# Source data:
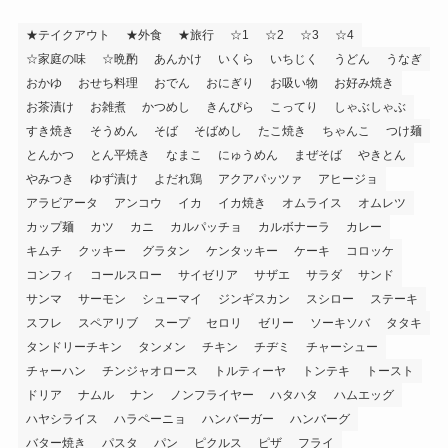
★テイクアウト
★外食
★旅行
☆1
☆2
☆3
☆4
☆家庭の味
☆晩酌
あんかけ
いくら
いちじく
うどん
うなぎ
おかゆ
おせち料理
おでん
おにぎり
お吸い物
お好み焼き
お茶漬け
お雑煮
かつめし
きんぴら
こってり
しゃぶしゃぶ
すき焼き
そうめん
そば
そばめし
たこ焼き
ちゃんこ
つけ麺
とんかつ
とん平焼き
なまこ
にゅうめん
まぜそば
やきとん
やみつき
ゆず漬け
よだれ鶏
アクアパッツァ
アヒージョ
アラビアータ
アンコウ
イカ
イカ焼き
オムライス
オムレツ
カップ麺
カツ
カニ
カルパッチョ
カルボナーラ
カレー
キムチ
クッキー
グラタン
ケンタッキー
ケーキ
コロッケ
コンフィ
コールスロー
サイゼリア
サザエ
サラダ
サンド
サンマ
サーモン
シューマイ
ジンギスカン
スシロー
ステーキ
スフレ
スペアリブ
スープ
セロリ
ゼリー
ソーキソバ
タタキ
タンドリーチキン
タンメン
チキン
チヂミ
チャーシュー
チャーハン
チンジャオロース
トルティーヤ
トンテキ
トースト
ドリア
ナムル
ナン
ノンフライヤー
ハタハタ
ハムエッグ
ハヤシライス
ハラペーニョ
ハンバーガー
ハンバーグ
バター焼き
パスタ
パン
ピクルス
ピザ
フライ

# Work to be completed:
Please restate the entries word for word. Skip the pictures.

# Completed exercise:
★テイクアウト
★外食
★旅行
☆1
☆2
☆3
☆4
☆家庭の味
☆晩酌
あんかけ
いくら
いちじく
うどん
うなぎ
おかゆ
おせち料理
おでん
おにぎり
お吸い物
お好み焼き
お茶漬け
お雑煮
かつめし
きんぴら
こってり
しゃぶしゃぶ
すき焼き
そうめん
そば
そばめし
たこ焼き
ちゃんこ
つけ麺
とんかつ
とん平焼き
なまこ
にゅうめん
まぜそば
やきとん
やみつき
ゆず漬け
よだれ鶏
アクアパッツァ
アヒージョ
アラビアータ
アンコウ
イカ
イカ焼き
オムライス
オムレツ
カップ麺
カツ
カニ
カルパッチョ
カルボナーラ
カレー
キムチ
クッキー
グラタン
ケンタッキー
ケーキ
コロッケ
コンフィ
コールスロー
サイゼリア
サザエ
サラダ
サンド
サンマ
サーモン
シューマイ
ジンギスカン
スシロー
ステーキ
スフレ
スペアリブ
スープ
セロリ
ゼリー
ソーキソバ
タタキ
タンドリーチキン
タンメン
チキン
チヂミ
チャーシュー
チャーハン
チンジャオロース
トルティーヤ
トンテキ
トースト
ドリア
ナムル
ナン
ノンフライヤー
ハタハタ
ハムエッグ
ハヤシライス
ハラペーニョ
ハンバーガー
ハンバーグ
バター焼き
パスタ
パン
ピクルス
ピザ
フライ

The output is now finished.